State highways get safer
A month after the highway police got back their power to penalise drivers flouting traffic rules, Maharashtra’s highways have become safer. Megha Sood reports.india Updated: Oct 06, 2009 01:49 IST
A month after the highway police got back their power to penalise drivers flouting traffic rules, Maharashtra’s highways have become safer.
This is after the government, on August 15 this year, authorised the state highway traffic police to punish errant drivers.
Statistics accessed by Hindustan Times show that in just a month — August 15 to September 15, the number of deaths on the state’s highways have reduced by 42 as compared to the same period last year.
Also 96 less accidents were reported on the state’s 4,400-km highways during the same period.
The highway police were stripped off their power to penalise errant drivers 20 years ago after several cases of corruption came to the government’s notice.
For the last 20 years, a highway patrolling force provided assistance to road accident victims.

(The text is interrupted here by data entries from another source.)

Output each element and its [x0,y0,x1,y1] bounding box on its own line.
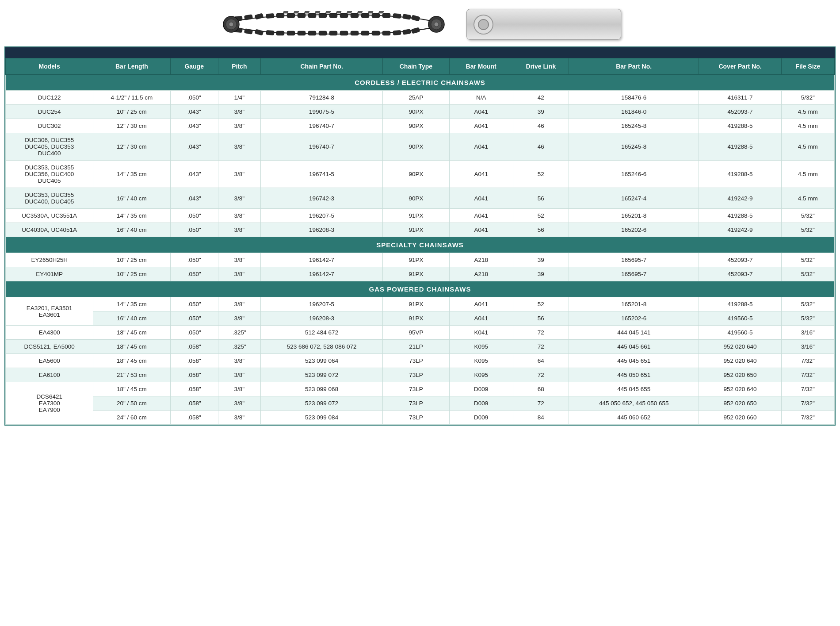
table-row: UC3530A, UC3551A14" / 35 cm.050"3/8"1962… [6,209,835,223]
table-cell: A041 [449,161,513,188]
table-cell: DUC302 [6,119,93,133]
table-cell: 3/8" [218,297,260,311]
svg-rect-13 [361,13,369,18]
table-cell: 90PX [383,188,449,209]
table-cell: 444 045 141 [569,326,699,340]
svg-rect-16 [393,13,401,19]
table-cell: 3/8" [218,105,260,119]
table-cell: 12" / 30 cm [93,119,170,133]
table-cell: 419288-5 [699,209,781,223]
table-cell: .050" [170,326,218,340]
table-cell: 1/4" [218,91,260,105]
table-cell: .043" [170,119,218,133]
table-cell: .050" [170,267,218,281]
svg-point-52 [434,22,439,27]
table-cell: D009 [449,396,513,411]
table-cell: 14" / 35 cm [93,297,170,311]
svg-rect-6 [287,13,295,18]
table-cell: 3/8" [218,368,260,382]
svg-rect-15 [382,13,390,18]
table-cell: 419288-5 [699,119,781,133]
table-cell: 90PX [383,105,449,119]
table-cell: .043" [170,188,218,209]
table-row: DCS6421 EA7300 EA790018" / 45 cm.058"3/8… [6,382,835,396]
table-cell: 5/32" [781,311,834,326]
table-cell: 512 484 672 [260,326,382,340]
svg-rect-42 [372,31,380,35]
table-cell: 196740-7 [260,133,382,161]
chain-image [219,11,449,38]
svg-marker-22 [315,11,321,13]
svg-rect-40 [351,31,359,35]
col-header-pitch: Pitch [218,58,260,75]
svg-marker-19 [283,11,289,13]
table-cell: 21" / 53 cm [93,368,170,382]
table-cell: A041 [449,297,513,311]
header-images [4,4,836,46]
table-cell: .050" [170,311,218,326]
table-cell: 72 [513,340,569,354]
svg-rect-34 [287,31,295,35]
table-cell: 73LP [383,382,449,396]
table-cell: 165202-6 [569,311,699,326]
table-row: 20" / 50 cm.058"3/8"523 099 07273LPD0097… [6,396,835,411]
table-cell: 7/32" [781,368,834,382]
table-cell: .050" [170,297,218,311]
table-cell: 42 [513,91,569,105]
table-cell: 523 099 068 [260,382,382,396]
table-row: DUC353, DUC355 DUC356, DUC400 DUC40514" … [6,161,835,188]
chart-title [5,47,835,58]
table-cell: 7/32" [781,354,834,368]
table-cell: 3/8" [218,119,260,133]
table-cell: DCS5121, EA5000 [6,340,93,354]
table-cell: 165202-6 [569,223,699,237]
svg-marker-21 [304,11,310,13]
table-cell: 52 [513,297,569,311]
table-cell: .050" [170,209,218,223]
table-cell: 419242-9 [699,223,781,237]
table-cell: 10" / 25 cm [93,267,170,281]
table-cell: .050" [170,91,218,105]
svg-marker-27 [368,11,374,13]
svg-rect-5 [276,13,284,18]
table-row: EA430018" / 45 cm.050".325"512 484 67295… [6,326,835,340]
table-row: DUC353, DUC355 DUC400, DUC40516" / 40 cm… [6,188,835,209]
svg-rect-11 [340,13,348,18]
table-cell: 24" / 60 cm [93,411,170,425]
table-cell: 56 [513,188,569,209]
table-row: DUC25410" / 25 cm.043"3/8"199075-590PXA0… [6,105,835,119]
table-cell: 165246-6 [569,161,699,188]
table-cell: 445 045 651 [569,354,699,368]
svg-marker-20 [294,11,299,13]
table-cell: 84 [513,411,569,425]
table-cell: 5/32" [781,209,834,223]
reference-table: Models Bar Length Gauge Pitch Chain Part… [5,58,835,425]
table-cell: 3/8" [218,396,260,411]
table-cell: 452093-7 [699,105,781,119]
table-cell: 91PX [383,253,449,267]
table-cell: 196208-3 [260,311,382,326]
table-cell: EA5600 [6,354,93,368]
table-cell: 5/32" [781,253,834,267]
table-cell: 445 045 655 [569,382,699,396]
table-cell: 5/32" [781,267,834,281]
table-row: DUC1224-1/2" / 11.5 cm.050"1/4"791284-82… [6,91,835,105]
table-cell: 21LP [383,340,449,354]
table-row: DUC30212" / 30 cm.043"3/8"196740-790PXA0… [6,119,835,133]
svg-marker-28 [378,11,384,13]
svg-rect-4 [266,13,275,19]
table-cell: .043" [170,161,218,188]
table-cell: 952 020 640 [699,340,781,354]
table-cell: 10" / 25 cm [93,105,170,119]
table-cell: 3/8" [218,267,260,281]
table-cell: 196741-5 [260,161,382,188]
svg-rect-44 [393,30,401,35]
table-row: DCS5121, EA500018" / 45 cm.058".325"523 … [6,340,835,354]
table-row: EY2650H25H10" / 25 cm.050"3/8"196142-791… [6,253,835,267]
table-cell: 3/8" [218,253,260,267]
table-cell: 14" / 35 cm [93,209,170,223]
table-row: 24" / 60 cm.058"3/8"523 099 08473LPD0098… [6,411,835,425]
svg-rect-46 [411,27,420,34]
table-cell: 4.5 mm [781,105,834,119]
table-cell: 3/8" [218,354,260,368]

The government decided to reinstate the highway police’s powers after 11,935 deaths were reported on the state’s highways in 2007, while 12,397 people died 2008, registering the highest road death toll in the country.
“For 20 years, we were not allowed to stop a vehicle or book the driver,” said Rajesh Bansode, superintendent of state highway traffic police. “But now our presence is seen and our actions are acting as a deterrent.”
“In a month we have registered 19,030 cases of traffic violation and collected fine totalling Rs 24 lakh,” said Bansode.
According to the highway police, 60 per cent of the accidents occur due to speeding and dangerous driving.
“These offences are our area of focus and all our 49 traffic aid posts have been instructed to conduct regular drives using speed guns and breath analysers to identify and book errant drivers,” said Bansode.